Ну почему миг откровения всегда сопряжен с такой болью? Каждый раз он задавался этим вопросом и каждый раз перед ним отступал.
— Что Лоренцо сказал вам?
— Он сказал, что вы… что вы бессмертны…
— Я не бессмертен. Точней — не совсем, — Его слова звучали отрывисто, резко.
— Он сказал, что вы… вы… вампир.
Ракоци не ответил, и она отважно продолжила:
— Он говорил, что церковь ошибается, что вампиры не демоны, что они вовсе не прокляты Богом и не созданы по подобию сатаны. Он сказал, что они… просто особенные…
— Лоренцо был прав, — тихо ответил Ракоци, прислушиваясь к немолчному шуму дождя, — Деметриче, — медленно произнес он. — Я говорил это прежде и повторю сейчас. Вам нечего меня опасаться. Как и любому из флорентийцев. Он помолчал. — Я сказал это Лоренцо. И он, кажется, мне поверил. Поверьте и вы.
У нее вырвалось невольно:
— Но кровь…
— Одна особа сама пожелала отдать ее мне.
— Донна Эстасия?
— Нет.
Ревность, вдруг шевельнувшаяся в Деметриче, несказанно удивила ее, и она поспешила выбросить из головы глупые мысли.
— Что происходит? Когда вы… пьете?
Ракоци знал, что разговор может завести далеко, но отступать уже не имело смысла.

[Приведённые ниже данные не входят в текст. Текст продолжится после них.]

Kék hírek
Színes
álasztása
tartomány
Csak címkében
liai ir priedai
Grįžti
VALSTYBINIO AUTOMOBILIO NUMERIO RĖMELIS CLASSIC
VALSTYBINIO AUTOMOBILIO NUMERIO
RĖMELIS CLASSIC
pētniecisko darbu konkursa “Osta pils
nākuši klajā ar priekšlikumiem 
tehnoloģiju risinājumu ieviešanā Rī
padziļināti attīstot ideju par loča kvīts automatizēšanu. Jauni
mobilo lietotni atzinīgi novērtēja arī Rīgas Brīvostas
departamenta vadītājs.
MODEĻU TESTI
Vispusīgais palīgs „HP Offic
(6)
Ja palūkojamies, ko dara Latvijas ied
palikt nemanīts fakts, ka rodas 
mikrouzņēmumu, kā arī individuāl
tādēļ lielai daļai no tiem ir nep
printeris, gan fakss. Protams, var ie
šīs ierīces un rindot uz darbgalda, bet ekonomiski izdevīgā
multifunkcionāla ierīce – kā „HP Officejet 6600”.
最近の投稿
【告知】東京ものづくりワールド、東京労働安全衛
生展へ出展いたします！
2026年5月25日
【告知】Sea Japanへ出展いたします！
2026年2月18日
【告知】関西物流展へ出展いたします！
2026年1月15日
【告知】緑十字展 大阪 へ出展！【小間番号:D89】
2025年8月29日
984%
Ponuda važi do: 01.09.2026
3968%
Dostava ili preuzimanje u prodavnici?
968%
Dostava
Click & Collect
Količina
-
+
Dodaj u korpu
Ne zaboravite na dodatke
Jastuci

— Это бывает нечасто, и обычно мне нужно немного. Для тех, кто ко мне… ммм… благосклонен, все происходит словно бы в полусне и сопровождается довольно приятными ощущениями. Наутро возможна слабость, которая быстро проходит. — Глаза Деметриче недоверчиво дрогнули. Ракоци усмехнулся: — Да нет же, милая, я совсем не чудовище. Осушите рубиновый кубок, и вы получите полное представление о том, как это бывает. Впрочем, одной крови мало. В ней содержится многое… но далеко не все. Нужна еще близость, нужны сильные чувства, привязанность… если хотите, однако такое сопряжено с риском для тех, кто принимает меня. Люди, к которым я… скажем так… неравнодушен, могут стать подобными мне. — Он неловко пожал плечами и отвернулся.

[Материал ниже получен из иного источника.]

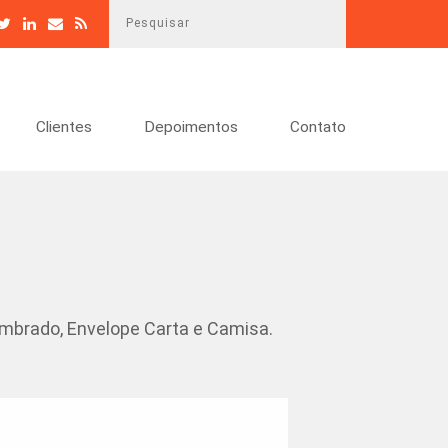
P
e
s
q
u
Clientes
Depoimentos
Contato
i
s
a
r
Timbrado, Envelope Carta e Camisa.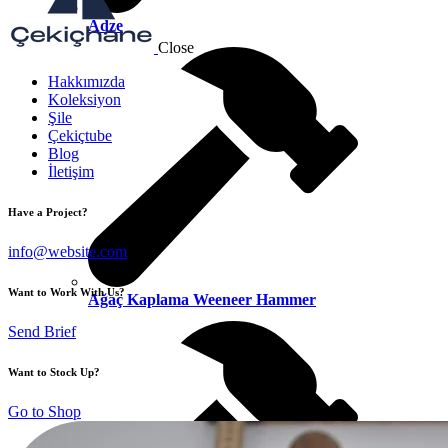
Adze
Close
Hakkımızda
Koleksiyon
Şile
Çekiçtube
Blog
İletişim
Have a Project?
info@website.com
Want to Work With Us?
Ağaç Kaplama Weeneer Hammer
Send Brief
Want to Stock Up?
Go to Shop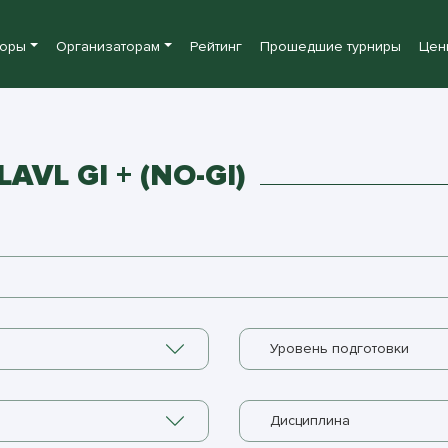
боры
Организаторам
Рейтинг
Прошедшие турниры
Цен
VL GI + (NO-GI)
Уровень подготовки
Дисциплина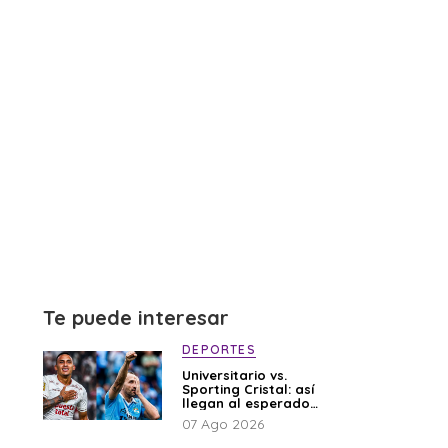
Te puede interesar
DEPORTES
Universitario vs.
Sporting Cristal: así
llegan al esperado
duelo
07 Ago 2026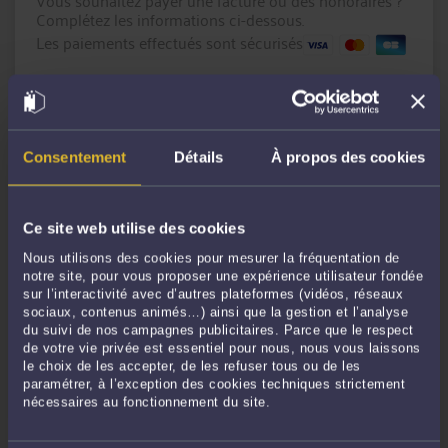
Vous souhaitez payer une facture ou des honoraires ?
Complétez les informations ci-dessous.
Les paiements effectués sont sécurisés
Montant en € :
Référence du paiement :
Consentement
Détails
À propos des cookies
Message
(facultatif)
Ce site web utilise des cookies
Nous utilisons des cookies pour mesurer la fréquentation de
notre site, pour vous proposer une expérience utilisateur fondée
sur l’interactivité avec d’autres plateformes (vidéos, réseaux
sociaux, contenus animés…) ainsi que la gestion et l’analyse
du suivi de nos campagnes publicitaires. Parce que le respect
de votre vie privée est essentiel pour nous, nous vous laissons
le choix de les accepter, de les refuser tous ou de les
CONTINUER
paramétrer, à l’exception des cookies techniques strictement
nécessaires au fonctionnement du site.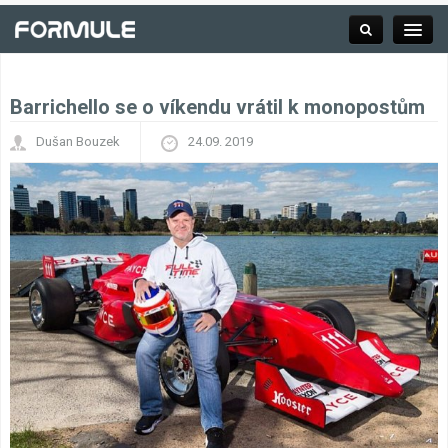
Barrichello se o víkendu vrátil k monopostům
Rubrika
Dušan Bouzek
24.09. 2019
Závodní série
Kalendář F1
Výsledky F1
Týmy a jezdci F1
Okruhy F1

— Сан-Джермано, но… в таком случае вы обладаете свойством передавать бессмертие вашим… партнерам? Так это или не так?
— Так.
Он знал, каким будет следующий вопрос, и ждал его с обреченностью приговоренного к казни.

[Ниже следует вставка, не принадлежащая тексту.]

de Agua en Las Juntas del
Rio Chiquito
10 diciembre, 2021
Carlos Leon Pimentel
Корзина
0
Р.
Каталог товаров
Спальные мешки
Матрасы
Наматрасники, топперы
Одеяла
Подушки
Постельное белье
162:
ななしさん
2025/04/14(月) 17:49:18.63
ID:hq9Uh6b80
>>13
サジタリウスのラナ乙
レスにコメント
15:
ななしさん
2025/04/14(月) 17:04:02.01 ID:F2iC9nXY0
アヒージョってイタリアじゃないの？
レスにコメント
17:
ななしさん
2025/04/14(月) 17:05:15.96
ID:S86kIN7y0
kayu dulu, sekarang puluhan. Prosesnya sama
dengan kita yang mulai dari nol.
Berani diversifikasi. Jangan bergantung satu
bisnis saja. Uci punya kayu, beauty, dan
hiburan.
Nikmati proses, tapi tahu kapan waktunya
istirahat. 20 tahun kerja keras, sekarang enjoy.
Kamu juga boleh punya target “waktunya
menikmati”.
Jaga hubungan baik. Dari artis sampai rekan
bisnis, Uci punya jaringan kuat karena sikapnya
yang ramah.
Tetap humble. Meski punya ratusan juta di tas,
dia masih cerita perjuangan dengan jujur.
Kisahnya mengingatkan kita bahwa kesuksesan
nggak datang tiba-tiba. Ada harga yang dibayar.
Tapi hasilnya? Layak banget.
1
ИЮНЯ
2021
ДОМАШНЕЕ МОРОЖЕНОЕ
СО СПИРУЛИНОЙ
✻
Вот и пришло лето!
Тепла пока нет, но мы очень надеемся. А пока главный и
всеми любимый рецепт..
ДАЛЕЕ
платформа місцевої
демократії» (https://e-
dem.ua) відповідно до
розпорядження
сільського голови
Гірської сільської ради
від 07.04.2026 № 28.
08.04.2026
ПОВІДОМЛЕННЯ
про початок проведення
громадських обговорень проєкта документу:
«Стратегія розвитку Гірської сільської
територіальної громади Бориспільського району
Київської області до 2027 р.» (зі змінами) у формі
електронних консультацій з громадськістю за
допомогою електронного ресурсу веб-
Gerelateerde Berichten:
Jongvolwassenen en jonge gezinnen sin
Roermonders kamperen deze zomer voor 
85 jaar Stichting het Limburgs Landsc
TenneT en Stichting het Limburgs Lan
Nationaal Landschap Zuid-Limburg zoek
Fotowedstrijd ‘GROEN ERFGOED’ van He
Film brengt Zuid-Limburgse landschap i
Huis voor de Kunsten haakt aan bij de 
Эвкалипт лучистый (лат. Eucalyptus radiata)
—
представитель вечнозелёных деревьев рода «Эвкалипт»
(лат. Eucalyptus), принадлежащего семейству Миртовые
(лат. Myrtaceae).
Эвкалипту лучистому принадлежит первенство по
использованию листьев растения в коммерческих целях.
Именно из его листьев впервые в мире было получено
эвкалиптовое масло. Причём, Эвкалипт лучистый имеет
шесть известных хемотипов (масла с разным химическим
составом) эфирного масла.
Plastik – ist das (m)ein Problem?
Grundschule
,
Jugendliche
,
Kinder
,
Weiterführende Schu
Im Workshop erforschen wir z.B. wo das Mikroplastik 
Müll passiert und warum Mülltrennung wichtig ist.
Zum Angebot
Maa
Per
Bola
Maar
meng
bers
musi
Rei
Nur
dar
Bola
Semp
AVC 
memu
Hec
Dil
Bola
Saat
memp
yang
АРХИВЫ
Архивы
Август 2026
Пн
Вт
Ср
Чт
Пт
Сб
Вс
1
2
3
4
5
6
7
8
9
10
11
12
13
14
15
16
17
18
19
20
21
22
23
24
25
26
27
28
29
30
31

— Тогда почему же вы не спасли Лоренцо? Почему позволили ему умереть? Он ведь был вашим другом.
— Да, был. — Ракоци сжал кулаки и закрыл глаза, заново переживая горечь утраты. — Я не спас его, потому что не мог. Я не мог ничего для него сделать.
— Но вы даже и не попробовали?
Она вытянулась в струну, в ее светлых янтарных глазах вспыхнули слезы гнева.
— Деметриче, поверьте, если бы имелся хотя бы самый мизерный шанс, я бы на все пошел… я бы вернул ему жизнь… даже против его желания.
— Почему же вы этого не сделали? — Взгляд ее сделался умоляющим, гнев в нем угас.
Он глубоко вздохнул.
— Потому что есть вещи, к которым не подступиться!
Ракоци помолчал, подыскивая убедительные слова.
— Постарайтесь понять это. Я не мог ничего поделать. Он мучился, а я терзался в бесплодных поисках снадобья, способного продлить ему жизнь. Кровь, Деметриче! Больная кровь в его жилах не позволяла ничего изменить. Чтобы переродиться, нужна здоровая кровь. Я был бессилен.
Дождь хлынул с такой силой, что его шум стал походить на грохот марширующих войск. Двор превратился в сплошное кипящее озеро.
Деметриче долго молчала.
— Мне трудно все это осмыслить…
Она вновь умолкла, не зная, что тут можно сказать. Все приходившие на ум фразы казались банальными. Человек в черном тоже молчал, потом осторожно придвинулся и взял ее за руку.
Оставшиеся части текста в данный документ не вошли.